Node 0 cannot connect to itself

gabrieldlm · November 24, 2025, 4:41pm

Hi,

I’m trying to run torchrun in 2 different machines over the VPN (the machines can communicate as tested via netcat)

My run command is the following:

export TARGETIP=<IP>
export TARGETPORT=<PORT>
case $HOSTNAME in
    (HOSTNAME1)    export NODE=0 ;;
    (HOSTNAME1)    export NODE=1 ;;
    (\*)           echo "ERROR - Unknown HOSTNAME: $HOSTNAME"; exit 1 ;;
esac
export OMP_NUM_THREADS=1
torchrun --nproc_per_node=8 --nnodes=2 --node_rank=$NODE --rdzv_backend=c10d \
         --rdzv_endpoint=$TARGETIP:$TARGETPORT -m train

However, on node 0 (the host) I got the error

[E1124 16:39:09.085084260 socket.cpp:1019] [c10d] The client socket has timed out after 60000ms while trying to connect to (<IP>, <PORT>).
[W1124 16:39:09.085392878 TCPStore.cpp:340] [c10d] TCP client failed to connect/validate to host .1:29500 - retrying (try=0, timeout=60000ms, delay=25938ms): The client socket has timed out after 60000ms while trying to connect to (<IP>, <PORT>).
(…)
torch.distributed.elastic.rendezvous.api.RendezvousConnectionError: The connection to the C10d store has failed. See inner exception for details.

How could I solve this ?

firafaj934 · November 25, 2025, 6:17am

gabrieldlm:

’m trying to run torchrun in 2 different machines over the VPN (the machines can communicate as tested via netcat)
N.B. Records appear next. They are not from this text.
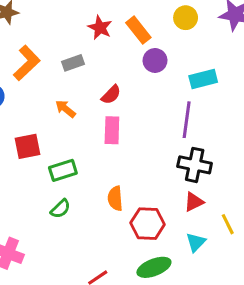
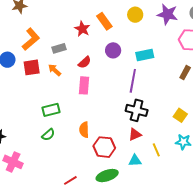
red star: (100, 28) -> (82, 29), moved
purple circle: (155, 60) -> (113, 50), moved
gray rectangle: (73, 63) -> (59, 48), moved
red square: (27, 146) -> (32, 67), moved
cyan triangle: (196, 242) -> (135, 161), turned 40

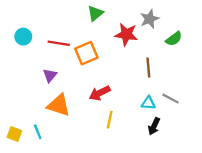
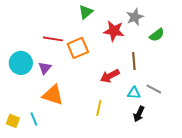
cyan circle: (23, 37) -> (21, 63), moved, size x1.5
red arrow: (100, 93) -> (110, 76), moved

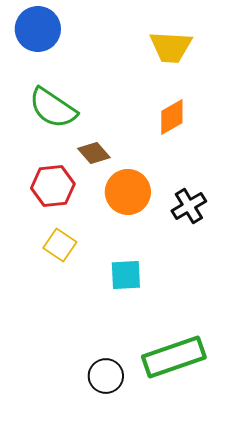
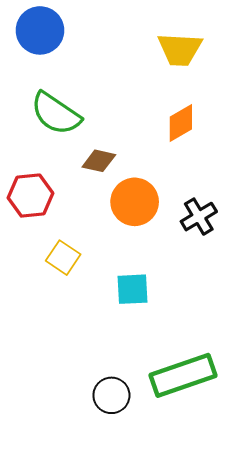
brown diamond: (94, 153) -> (99, 161), turned -36
red hexagon: (53, 186) -> (30, 196), moved

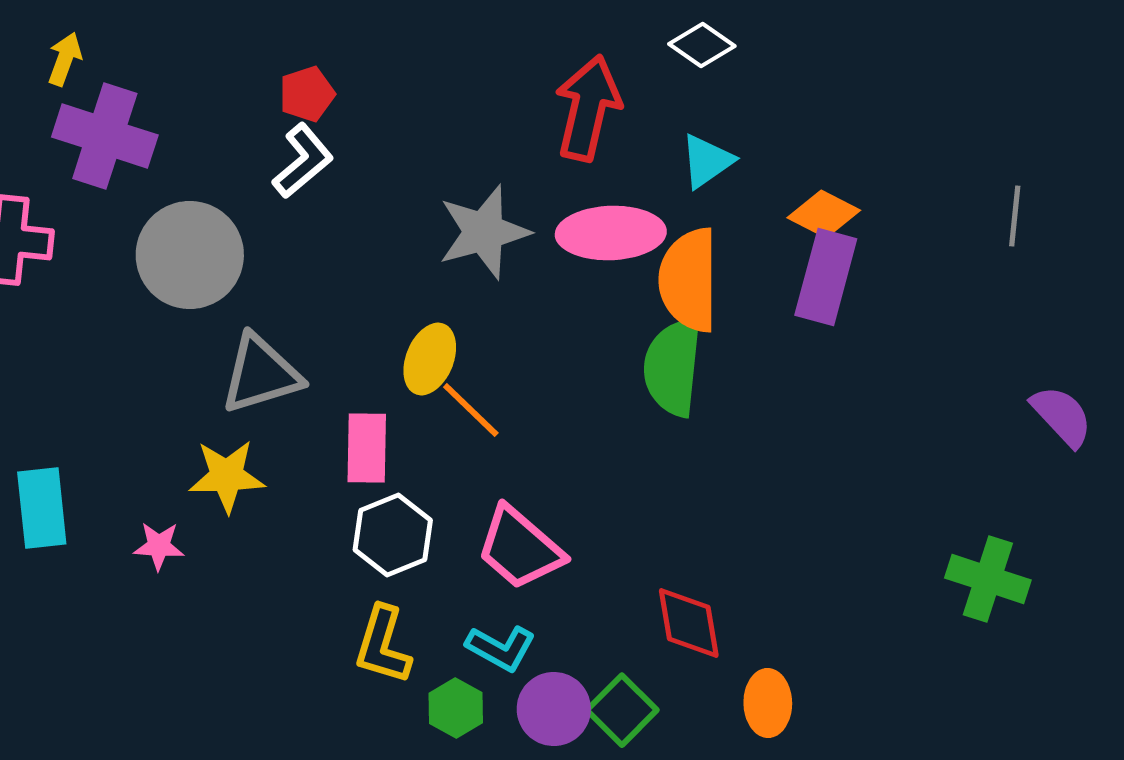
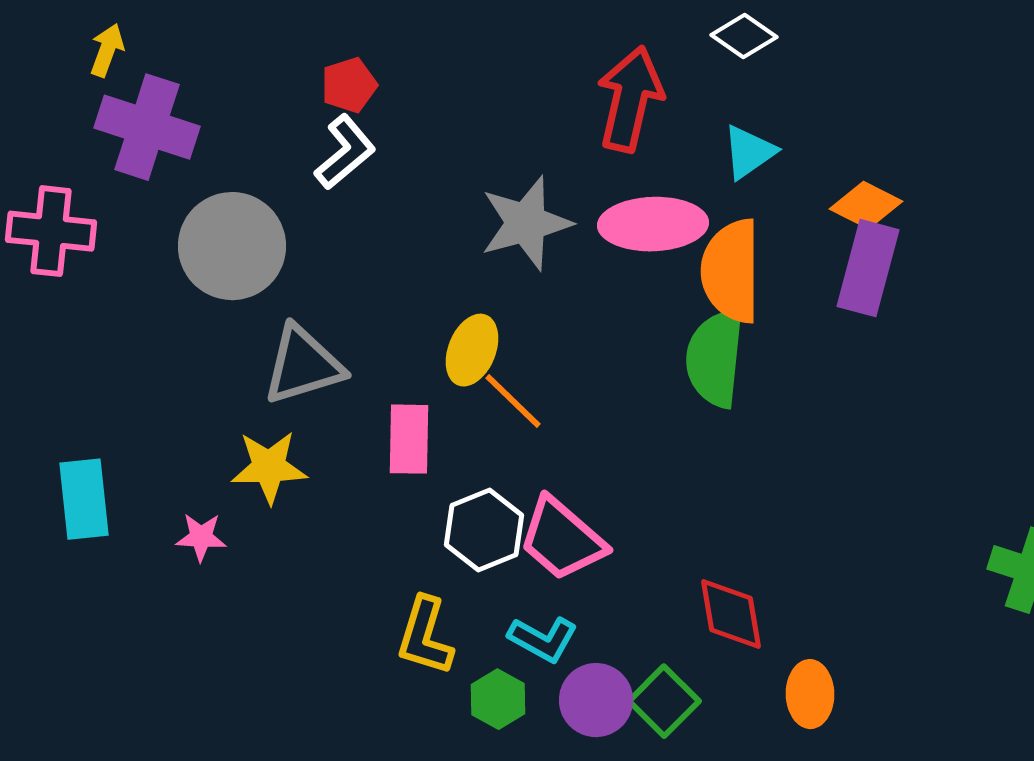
white hexagon: (393, 535) -> (484, 530), moved

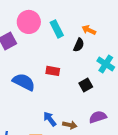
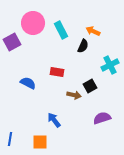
cyan cross: (106, 64) -> (110, 65), turned 30
blue semicircle: (24, 82) -> (28, 83), size x0.7
brown arrow: (70, 125) -> (74, 95), moved

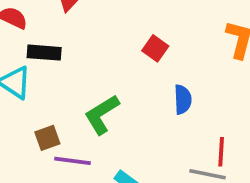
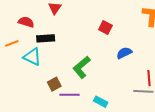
blue semicircle: (183, 99) -> (124, 53), turned -105

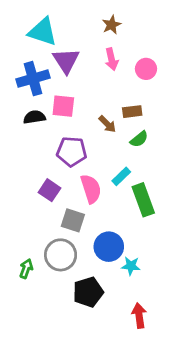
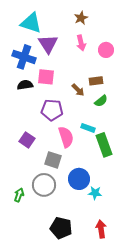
blue cross: (33, 79) -> (24, 57), turned 35
cyan rectangle: (121, 176) -> (88, 128), turned 64
purple square: (50, 190) -> (27, 140), moved
black pentagon: (88, 292) -> (61, 228), moved, turned 30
My run command is the following:

export TARGETIP=<IP>
export TARGETPORT=<PORT>
case $HOSTNAME in
    (HOSTNAME1)    export NODE=0 ;;
    (HOSTNAME1)    export NODE=1 ;;
    (\*)           echo "ERROR - Unknown HOSTNAME: $HOSTNAME"; exit 1 ;;
esac
export OMP_NUM_THREADS=1
torchrun --nproc_per_node=8 --nnodes=2 --node_rank=$NODE --rdzv_backend=c10d \
         --rdzv_endpoint=$TARGETIP:$TARGETPORT -m train

However, on node 0 (the host) I got the error

[E1124 16:39:09.085084260 socket.cpp:1019] [c10d] The client socket has timed out after 60000ms while trying to connect to (<IP>, <PORT>).
[W1124 16:39:09.085392878 TCPStore.cpp:340] [c10d] TCP client failed to connect/validate to host .1:29500 - retrying (try=0, timeout=60000ms, delay=25938ms): The client socket has timed out after 60000ms while trying to connect to (<IP>, <PORT>).   e-zpassnh
(…)
torch.distributed.elastic.rendezvous.api.RendezvousConnectionError: The connection to the C10d store has failed. See inner exception for details.

How could I solve this ?

Hello,
Here’s a clean checklist to fix the TCPStore timeout issue when using torchrun across two machines over VPN. Your symptoms indicate that the rendezvous (TCPStore) port is reachable via netcat, but PyTorch cannot complete the rendezvous handshake — this almost always comes down to config mistakes, port binding, hostnames, or duplicate node-rank logic.

Best Regards

fduwjj · December 1, 2025, 10:24pm

I roughly remember you need to use slurm to run command cross hosts for torch run.